::: Source material

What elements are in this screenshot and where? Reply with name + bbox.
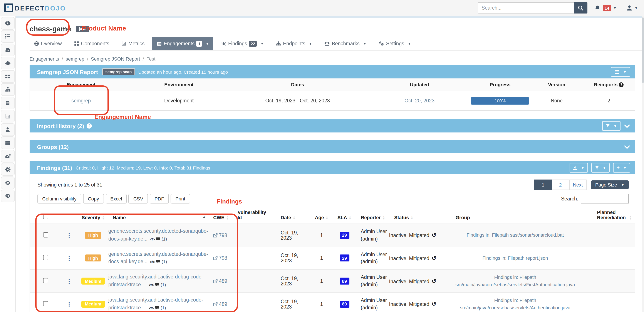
header-planned-remediation[interactable]: Planned Remediation xyxy=(597,210,628,220)
panel-menu-button[interactable]: ▼ xyxy=(611,67,630,77)
row-menu-icon[interactable]: ⋮ xyxy=(66,278,72,284)
global-search-input[interactable] xyxy=(478,2,574,14)
findings-filter-button[interactable]: ▼ xyxy=(591,163,610,173)
notifications-menu[interactable]: 14 ▼ xyxy=(594,5,616,11)
row-checkbox[interactable] xyxy=(43,232,48,237)
group-link[interactable]: Findings in: Filepath report.json xyxy=(450,254,580,262)
findings-download-button[interactable]: ▼ xyxy=(570,163,588,173)
header-cwe[interactable]: CWE xyxy=(213,215,224,220)
import-history-collapse-icon[interactable] xyxy=(624,124,630,128)
external-link-icon xyxy=(213,233,218,237)
history-icon[interactable]: ↺ xyxy=(432,278,436,284)
finding-name-link[interactable]: generic.secrets.security.detected-sonarq… xyxy=(108,227,213,243)
download-caret-icon: ▼ xyxy=(581,166,584,170)
history-icon[interactable]: ↺ xyxy=(432,255,436,261)
row-menu-icon[interactable]: ⋮ xyxy=(66,255,72,261)
breadcrumb-engagements[interactable]: Engagements xyxy=(30,56,59,61)
table-search-label: Search: xyxy=(561,196,578,201)
sidebar-item-users[interactable] xyxy=(1,123,14,136)
sidebar-item-endpoints[interactable] xyxy=(1,83,14,96)
header-age[interactable]: Age xyxy=(315,215,324,220)
cwe-link[interactable]: 798 xyxy=(213,233,227,238)
updated-link[interactable]: Oct. 20, 2023 xyxy=(404,98,434,103)
engagement-link[interactable]: semgrep xyxy=(71,98,91,103)
groups-panel-header[interactable]: Groups (12) xyxy=(30,140,635,153)
cwe-link[interactable]: 798 xyxy=(213,256,227,261)
sidebar-item-logout[interactable] xyxy=(1,190,14,202)
findings-panel-title: Findings (31) xyxy=(37,165,72,171)
group-link[interactable]: Findings in: Filepath src/main/java/core… xyxy=(450,274,580,288)
sidebar-item-findings[interactable] xyxy=(1,57,14,69)
page-1-button[interactable]: 1 xyxy=(534,180,552,190)
finding-name-link[interactable]: java.lang.security.audit.active-debug-co… xyxy=(108,273,213,289)
header-sla[interactable]: SLA xyxy=(338,215,347,220)
select-all-checkbox[interactable] xyxy=(43,214,48,219)
page-size-caret-icon: ▼ xyxy=(621,183,624,187)
sidebar-item-calendar[interactable] xyxy=(1,136,14,149)
header-severity[interactable]: Severity xyxy=(82,215,100,220)
csv-button[interactable]: CSV xyxy=(128,194,148,204)
cwe-link[interactable]: 489 xyxy=(213,301,227,306)
sidebar-item-support[interactable] xyxy=(1,176,14,189)
finding-name-link[interactable]: java.lang.security.audit.active-debug-co… xyxy=(108,296,213,312)
pdf-button[interactable]: PDF xyxy=(150,194,169,204)
row-checkbox[interactable] xyxy=(43,301,48,306)
tab-components[interactable]: Components xyxy=(70,37,114,50)
sidebar-item-list[interactable] xyxy=(1,30,14,43)
search-button[interactable] xyxy=(574,2,587,14)
user-menu[interactable]: ▼ xyxy=(626,5,638,11)
header-name[interactable]: Name xyxy=(113,215,126,220)
defectdojo-logo[interactable]: DEFECT DOJO xyxy=(4,4,66,12)
next-page-button[interactable]: Next xyxy=(569,180,586,190)
breadcrumb-report[interactable]: Semgrep JSON Report xyxy=(91,56,140,61)
sidebar-item-metrics[interactable] xyxy=(1,110,14,122)
reimports-help-icon[interactable]: ? xyxy=(619,82,624,87)
import-history-panel-header[interactable]: Import History (2) ? ▼ xyxy=(30,119,635,132)
import-history-help-icon[interactable]: ? xyxy=(87,123,92,128)
finding-name-link[interactable]: generic.secrets.security.detected-sonarq… xyxy=(108,250,213,266)
product-tab-bar: Overview Components Metrics Engagements … xyxy=(30,37,644,51)
sidebar-item-dashboard[interactable] xyxy=(1,17,14,29)
history-icon[interactable]: ↺ xyxy=(432,301,436,307)
row-checkbox[interactable] xyxy=(43,255,48,260)
history-icon[interactable]: ↺ xyxy=(432,232,436,239)
sidebar-item-components[interactable] xyxy=(1,70,14,83)
sidebar-item-inbox[interactable] xyxy=(1,43,14,56)
row-checkbox[interactable] xyxy=(43,278,48,283)
header-status[interactable]: Status xyxy=(394,215,409,220)
print-button[interactable]: Print xyxy=(170,194,190,204)
copy-button[interactable]: Copy xyxy=(83,194,104,204)
column-visibility-button[interactable]: Column visibility xyxy=(38,194,81,204)
row-menu-icon[interactable]: ⋮ xyxy=(66,232,72,239)
group-link[interactable]: Findings in: Filepath sast/sonar/sonarcl… xyxy=(450,232,580,239)
tab-settings[interactable]: Settings ▼ xyxy=(374,37,416,50)
sidebar-item-reports[interactable] xyxy=(1,96,14,109)
product-name[interactable]: chess-game xyxy=(30,25,71,33)
scrollbar-thumb[interactable] xyxy=(642,18,644,83)
tab-overview[interactable]: Overview xyxy=(30,37,66,50)
findings-add-button[interactable]: + ▼ xyxy=(613,163,630,173)
excel-button[interactable]: Excel xyxy=(106,194,127,204)
tab-engagements[interactable]: Engagements 1 ▼ xyxy=(152,37,213,50)
header-vulnerability-id[interactable]: Vulnerability Id xyxy=(238,210,264,220)
import-history-filter-button[interactable]: ▼ xyxy=(602,121,620,131)
tab-overview-label: Overview xyxy=(41,41,62,46)
header-reporter[interactable]: Reporter xyxy=(361,215,381,220)
row-menu-icon[interactable]: ⋮ xyxy=(66,301,72,307)
cwe-link[interactable]: 489 xyxy=(213,278,227,284)
group-link[interactable]: Findings in: Filepath src/main/java/core… xyxy=(450,297,580,311)
tab-benchmarks[interactable]: Benchmarks ▼ xyxy=(320,37,371,50)
header-group[interactable]: Group xyxy=(456,215,470,220)
tab-endpoints[interactable]: Endpoints ▼ xyxy=(272,37,316,50)
table-search-input[interactable] xyxy=(581,194,629,204)
header-date[interactable]: Date xyxy=(281,215,291,220)
page-size-button[interactable]: Page Size▼ xyxy=(591,180,629,189)
sidebar-item-settings[interactable] xyxy=(1,163,14,176)
scan-type-badge[interactable]: semgrep scan xyxy=(102,68,135,75)
page-2-button[interactable]: 2 xyxy=(552,180,569,190)
tab-findings[interactable]: Findings 22 ▼ xyxy=(217,37,268,50)
groups-collapse-icon[interactable] xyxy=(624,145,630,149)
sidebar-item-products[interactable] xyxy=(1,150,14,162)
tab-metrics[interactable]: Metrics xyxy=(117,37,149,50)
breadcrumb-semgrep[interactable]: semgrep xyxy=(66,56,84,61)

::::::

* _Exercise requirements_: In the entries above, identify every line with the string "settings".

* _Response_:
tab-settings[interactable]: Settings ▼ xyxy=(374,37,416,50)
sidebar-item-settings[interactable] xyxy=(1,163,14,176)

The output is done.